For a moment I was back sixty years ago in Oostburg, Wisconsin, 714 Superior Avenue, sitting at supper. We weren't rich enough to have pork chops all that often, and we weren't on a farm; but the moment I spotted the meat on this bone, I watched my dad chow down every last morsel, then suck the thing clean, telling me all the while--as he had a dozen times before--that what you get off the bone is the very best of the fare.
He didn't just tell me either--he showed me. We weren't uppity, but neither did we slobber. No matter. When it came to bones--chicken bones, too--my dad literally sucked them clean, a job you can't get done without some nasty lip-smackin'.
What hit me when I saw this one was joy and sorrow, pleasure and pain. That bone was stone cold. There it was amid the waste. I didn't grab it and clean it because my dad told me I had to--I did it because what was still there was plain wonderful. That's the pleasure.
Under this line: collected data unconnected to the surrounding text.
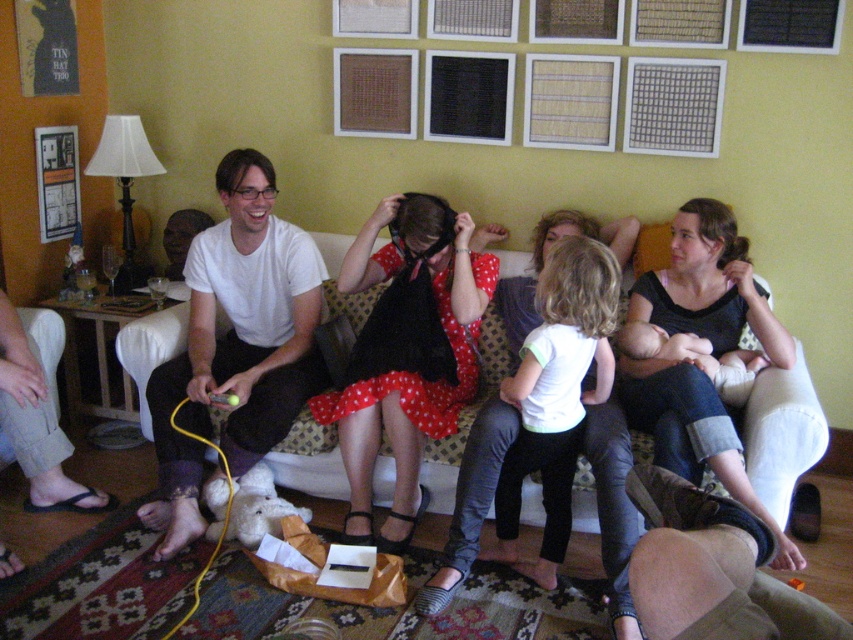 Is point (256, 163) positioned after point (688, 624)?

Yes.

Image resolution: width=853 pixels, height=640 pixels. Find the location of `white matte shirt at left`. white matte shirt at left is located at coordinates (236, 342).

Which is in front, point (158, 452) or point (759, 596)?

Positioned in front is point (759, 596).

Identify the location of white matte shirt at left. point(236,342).

Does white matte shirt at left have a lesser height compared to dark gray knit sweater at center?

No, white matte shirt at left is not shorter than dark gray knit sweater at center.

Does point (291, 308) lie in front of point (674, 218)?

No.

You are a GUI agent. You are given a task and a screenshot of the screen. Output one action in this format:
    pyautogui.click(x=<x>, y=<y>)
    Task: Click on the white matte shirt at left
    The image size is (853, 640).
    Given the screenshot: What is the action you would take?
    pyautogui.click(x=236, y=342)

Where is `polka dot dress at center`? The image size is (853, 640). polka dot dress at center is located at coordinates (405, 352).

Can you confirm if polka dot dress at center is wider than brown leather couch at lower right?

Yes, polka dot dress at center is wider than brown leather couch at lower right.

Describe the element at coordinates (405, 352) in the screenshot. I see `polka dot dress at center` at that location.

Identify the location of polka dot dress at center. The height and width of the screenshot is (640, 853). (405, 352). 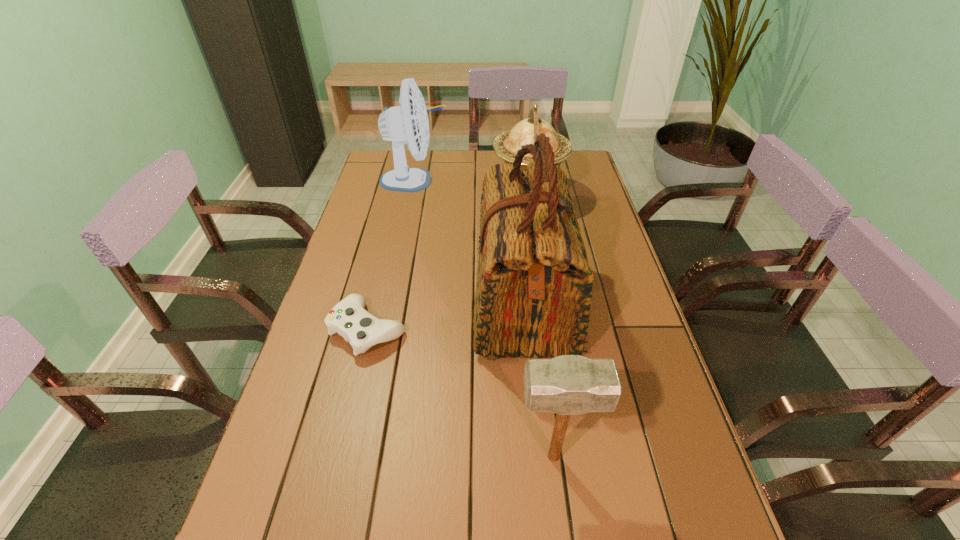 At what (x,y) coordinates should I click in order to perform the action: click on free space between the shortest object and the shopping bag. Please return your answer as a coordinate pair (x, y). This screenshot has width=960, height=540. Looking at the image, I should click on (446, 315).

The height and width of the screenshot is (540, 960). Identify the location of unoccupied area between the globe and the fan. pyautogui.click(x=471, y=187).

I want to click on vacant region between the fan and the tallest object, so click(469, 241).

Identify which object is the fourth closest to the nearest object. Please provide its 2D coordinates. Your answer should be formatted as a tuple, i.e. [(x, y)], where the tuple contains the x and y coordinates of a point satisfying the conditions above.

[(408, 123)]

Find the location of `the fourth closest object relative to the shortest object`. the fourth closest object relative to the shortest object is located at coordinates (408, 123).

Where is `free space that satisfies the following two spatial constraints: 1. on the grille of the fan; 2. on the front side of the shortest object`? free space that satisfies the following two spatial constraints: 1. on the grille of the fan; 2. on the front side of the shortest object is located at coordinates (384, 329). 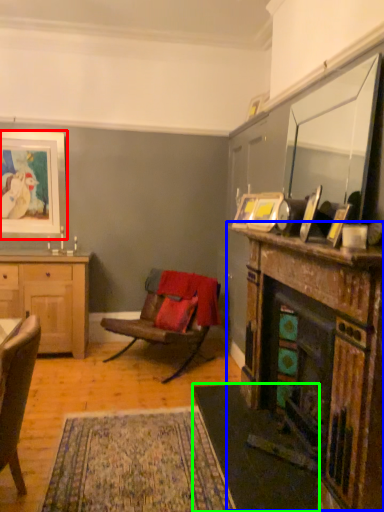 Question: Estimate the real-world distances between objects in this image. Which object is closer to picture frame (highlighted by a red box), fireplace (highlighted by a blue box) or carpets (highlighted by a green box)?

Choices:
 (A) fireplace
 (B) carpets

Answer: (B) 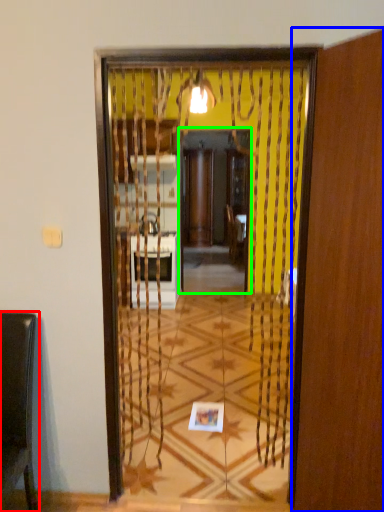 Question: Based on their relative distances, which object is nearer to furniture (highlighted by a red box)? Choose from screen door (highlighted by a blue box) and screen door (highlighted by a green box).

Choices:
 (A) screen door
 (B) screen door

Answer: (A) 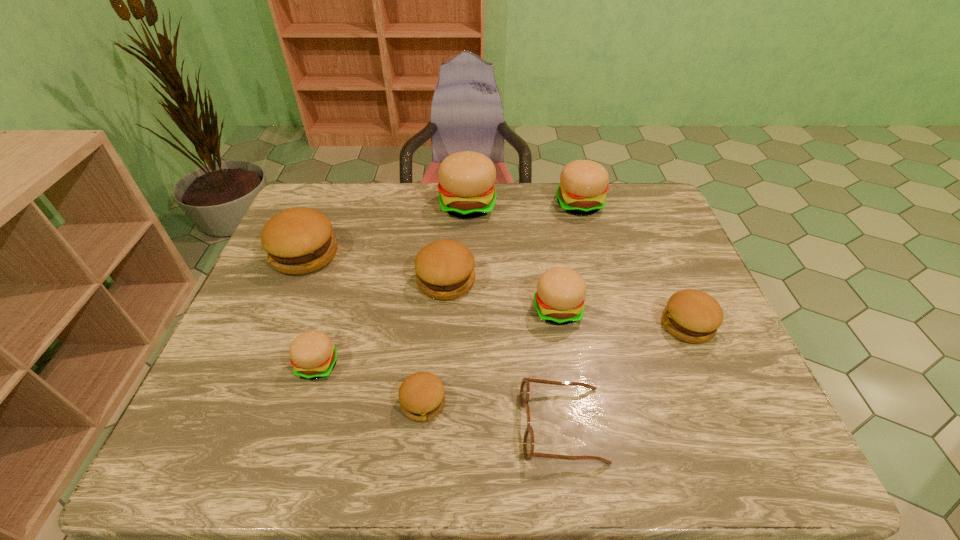 Identify the location of free space between the third smallest brown hamburger and the nearest beige hamburger. The height and width of the screenshot is (540, 960). (382, 322).

You are a GUI agent. You are given a task and a screenshot of the screen. Output one action in this format:
    pyautogui.click(x=<x>, y=<y>)
    Task: Click on the fifth closest object to the second biggest beige hamburger
    The height and width of the screenshot is (540, 960).
    Given the screenshot: What is the action you would take?
    pyautogui.click(x=528, y=441)

Locate which object ranks fourth in proximity to the second smallest brown hamburger. Please provide its 2D coordinates. Your answer should be formatted as a tuple, i.e. [(x, y)], where the tuple contains the x and y coordinates of a point satisfying the conditions above.

[(444, 269)]

The width and height of the screenshot is (960, 540). Identify the location of the fourth closest hamburger to the biggest beige hamburger. (x=560, y=296).

Locate which hamburger is the seventh closest to the tallest object. Please provide its 2D coordinates. Your answer should be formatted as a tuple, i.e. [(x, y)], where the tuple contains the x and y coordinates of a point satisfying the conditions above.

[(421, 395)]

Choose which beige hamburger is the third nearest neighbor to the tallest hamburger. Please provide its 2D coordinates. Your answer should be formatted as a tuple, i.e. [(x, y)], where the tuple contains the x and y coordinates of a point satisfying the conditions above.

[(312, 354)]

Locate which beige hamburger ranks in proximity to the third beige hamburger from right to left. Please provide its 2D coordinates. Your answer should be formatted as a tuple, i.e. [(x, y)], where the tuple contains the x and y coordinates of a point satisfying the conditions above.

[(583, 185)]

Select which brown hamburger appears as the second closest to the nearest brown hamburger. Please provide its 2D coordinates. Your answer should be formatted as a tuple, i.e. [(x, y)], where the tuple contains the x and y coordinates of a point satisfying the conditions above.

[(298, 241)]

Find the location of a particular element. The height and width of the screenshot is (540, 960). brown hamburger that is the second nearest to the third farthest beige hamburger is located at coordinates tap(693, 316).

This screenshot has width=960, height=540. Identify the location of vacant region that satisfies the following two spatial constraints: 1. on the back side of the third smallest beige hamburger; 2. on the right side of the smallest beige hamburger. (367, 204). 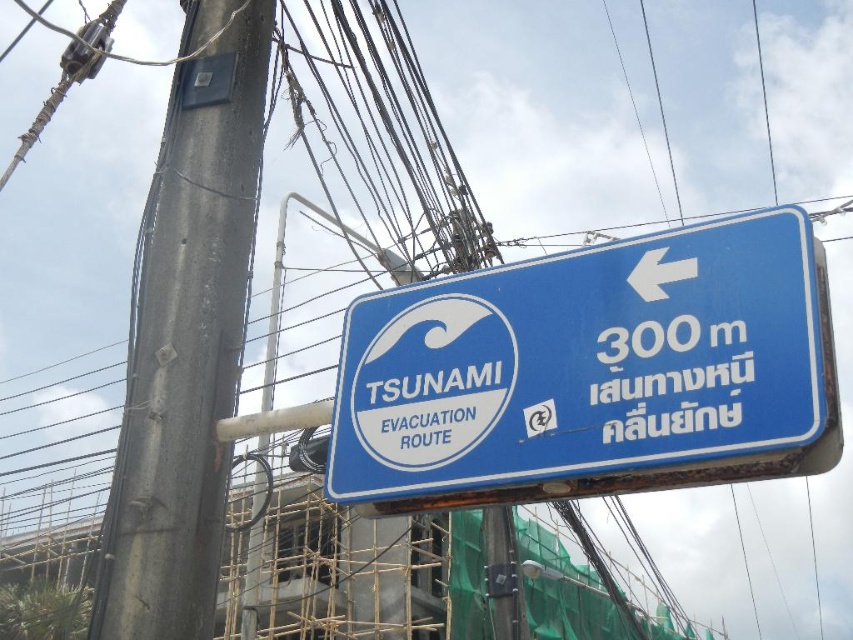 Question: Observing the image, what is the correct spatial positioning of blue plastic sign at upper center in reference to gray concrete pole at left?

Choices:
 (A) below
 (B) above

Answer: (A)

Question: Does blue plastic sign at upper center appear under gray concrete pole at left?

Choices:
 (A) no
 (B) yes

Answer: (B)

Question: Where is blue plastic sign at upper center located in relation to gray concrete pole at left in the image?

Choices:
 (A) left
 (B) right

Answer: (B)

Question: Which point appears closest to the camera in this image?

Choices:
 (A) (396, 387)
 (B) (196, 259)

Answer: (A) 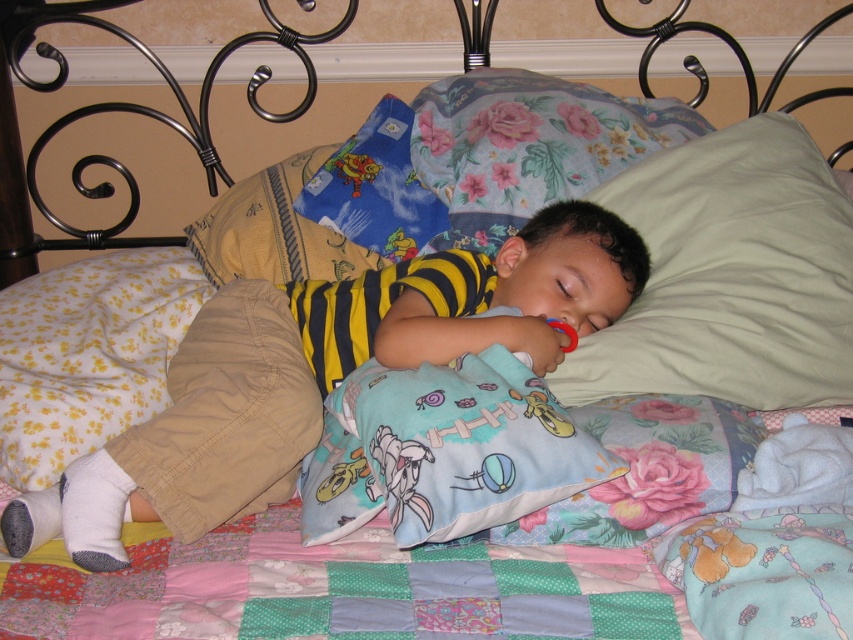 Who is lower down, black wrought iron headboard at upper center or patchwork quilt at center?

patchwork quilt at center is lower down.

Does point (221, 144) come in front of point (378, 524)?

No, (221, 144) is further to viewer.

Where is `black wrought iron headboard at upper center`? Image resolution: width=853 pixels, height=640 pixels. black wrought iron headboard at upper center is located at coordinates (329, 81).

Who is more forward, (302, 593) or (650, 148)?

Point (302, 593) is in front.

Can you confirm if patchwork quilt at center is positioned above floral fabric pillow at upper center?

No, patchwork quilt at center is not above floral fabric pillow at upper center.

Does point (42, 568) come behind point (512, 76)?

No.

This screenshot has width=853, height=640. What are the coordinates of `patchwork quilt at center` in the screenshot? It's located at (339, 588).

Is point (630, 621) less distant than point (437, 419)?

Yes.

Between patchwork quilt at center and light blue flannel pillow at center, which one is positioned lower?

patchwork quilt at center

This screenshot has height=640, width=853. Find the location of `patchwork quilt at center`. patchwork quilt at center is located at coordinates (339, 588). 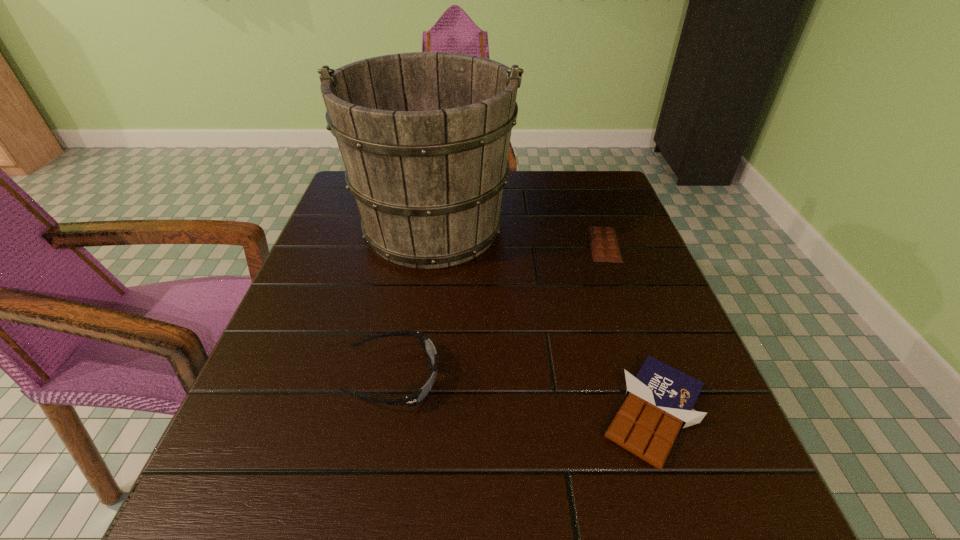 At what (x,y) coordinates should I click in order to perform the action: click on bucket that is at the left edge. Please return your answer as a coordinate pair (x, y). Looking at the image, I should click on (424, 136).

In order to click on sunglasses located at the left edge in this screenshot , I will do `click(419, 395)`.

Where is `object present at the far left corner`? object present at the far left corner is located at coordinates (424, 136).

In order to click on vacant point at the far edge in this screenshot , I will do `click(543, 181)`.

In the image, there is a desktop. Where is `free space at the near edge`? This screenshot has width=960, height=540. free space at the near edge is located at coordinates (611, 520).

Locate an element on the screen. This screenshot has height=540, width=960. vacant region at the left edge of the desktop is located at coordinates (300, 473).

Find the location of `vacant space at the right edge of the desktop`. vacant space at the right edge of the desktop is located at coordinates (608, 289).

At what (x,y) coordinates should I click in order to perform the action: click on vacant space at the near left corner of the desktop. Please return your answer as a coordinate pair (x, y). This screenshot has height=540, width=960. Looking at the image, I should click on (201, 519).

The height and width of the screenshot is (540, 960). What are the coordinates of `vacant point at the far right corner` in the screenshot? It's located at (611, 188).

Where is `vacant area that lies between the sunglasses and the shorter chocolate bar`? Image resolution: width=960 pixels, height=540 pixels. vacant area that lies between the sunglasses and the shorter chocolate bar is located at coordinates (499, 312).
But the old man in me felt the pain of failure in that meaty thing too. My grandkids hadn't learned to clean up their food. Leaving all that meat behind would have been unthinkable when I was a boy, not just because my dad loved the meat, but because my mother would trot out those starving Korean children to remind us how much we had. Even though I grew up in the fifties and not the thirties, tossing that much good food would have been a sin.
Dang kids got it too good, I told myself. Wouldn't hurt a bit for them to know a little want. You can't just leave that much meat on a bone because you don't toss good food. That's the sorrow I couldn't help feel. That's the pain, an old man's pain. "Well, when I was a kid it sure warn't that way at all. . ." You know--that kind of thing. Kids today.
So for the cause of righteousness, I cleaned that meat up good. Look for yourself.
And loved it, not just because it was right thing to do, but also because it was darn good. Dang kids.
Last Sunday was Mother's Day, but for the time it took me to clean up the bounty left on the bone of that pork chop, I couldn't help but think of my dad doing the same darn thing. I wouldn't doubt he was cleaning up what I left behind. So much for my Sabbath self-righteousness.
I think it was nice of them both to show up for Mother's Day. They both would have loved being there at the table, and Dad would have loved the chops.